Illegitimate son of Alessandro de' Medici

Giulio di Alessandro de' Medici (c. 1532–25 March 1598) was the illegitimate son of Alessandro de' Medici, the Duke of Florence, and probably of Taddea Malaspina.

Aged about four at the time of his father's assassination, he was passed over as a choice for the succession in favour of Cosimo I de' Medici, the first of the "junior" branch of the Medici to rule Florence. He was placed under the guardianship of Cosimo I and raised at his court. In 1562 he was appointed the first knight of the Order of Saint Stephen, an order founded to combat pirates and Turks in the Mediterranean Sea. As Admiral of the Order, from 1563 to 1566, he was sent to help the Knights Hospitallers during the Siege of Malta in 1565. He also acted as an ambassador, to Mantua in 1565; to Rome in 1571 and again in 1573.

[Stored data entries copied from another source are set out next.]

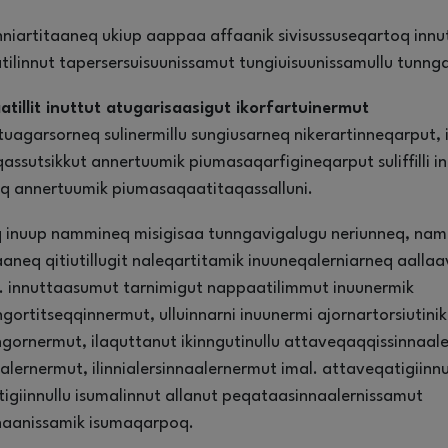
inniartitaaneq ukiup aappaa affaanik sivisussuseqartoq inn
tilinnut tapersersuisuunissamut tungiuisuunissamullu tunng
tillit inuttut atugarisaasigut ikorfartuinermut
atuagarsorneq sulinermillu sungiusarneq nikerartinneqarput, i
aqassutsikkut annertuumik piumasaqarfigineqarput suliffilli i
q annertuumik piumasaqaatitaqassalluni.
q inuup nammineq misigisaa tunngavigalugu neriunneq, na
aaneq qitiutillugit naleqartitamik inuuneqalerniarneq aallaa
. innuttaasumut tarnimigut nappaatilimmut inuunermik
gortitseqqinnermut, ulluinnarni inuunermi ajornartorsiutinik
gornermut, ilaquttanut ikinngutinullu attaveqaqqissinnaal
aalernermut, ilinnialersinnaalernermut imal. attaveqatigiinn
giinnullu isumalinnut allanut peqataasinnaalernissamut
nnaanissamik isumaqarpoq.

Pompeo Litta mistakenly stated that Giulio was married to Lucrezia Gaetani, who was in fact married to his son Cosimo and bore him Angelica de' Medici (1608-1636). Actually Giulio married Angelica Malaspina and had a daughter, Caterina, who became a Benedictine nun at the Monastero delle Murate in Florence and died in 1634. He also had two illegitimate sons, Cosimo (1550-1630), who followed him as a knight of the Order of Saint Stephen, and Giuliano (d.1598).